Pettersson found a gold deposit on Simberi Island that he kept secret for years. The Tabar Group of islands developed into one of the world's largest gold deposits. His fortunes restored, he decided to leave the island. His wife Jessie traveled ahead to Australia for medical treatment and then returned to Sweden. She died in Stockholm from malaria and cancer on 19 May 1935. Pettersson's health also deteriorated.

Pettersson left Tabar in 1935 but never returned to Sweden.

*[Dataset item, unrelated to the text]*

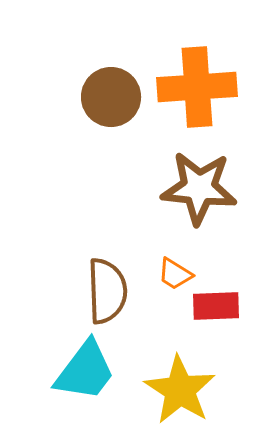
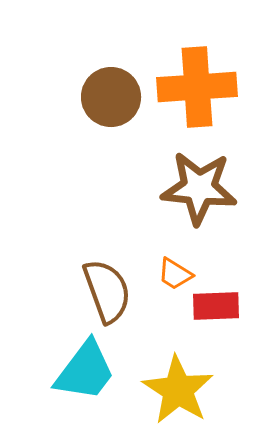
brown semicircle: rotated 18 degrees counterclockwise
yellow star: moved 2 px left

He died of a heart attack in Sydney, Australia, on 12 May 1937.

==In popular culture==
Pettersson became a popular figure in Swedish mass media in the 1930s, and his life was frequently featured in women's magazines of the period such as Husmodern and Vecko-Journalen.

Carl Pettersson is regarded as the inspiration for Ephraim Longstocking, Pippi's father in Astrid Lindgren's Pippi Longstocking children's book series. In 2012, screenwriter Jorn Rossing Jensen reported that Swedish producer Mirijam Johansson, of Sweden's Wanted Pictures, announced at Cannes that she had acquired the rights to Efraim Longstocking and the Cannibal Princess, a film based on a screenplay by Daniel Fridell and Ulf Stark and approved by Saltkråkan, the latter of which holds Lindgren's rights.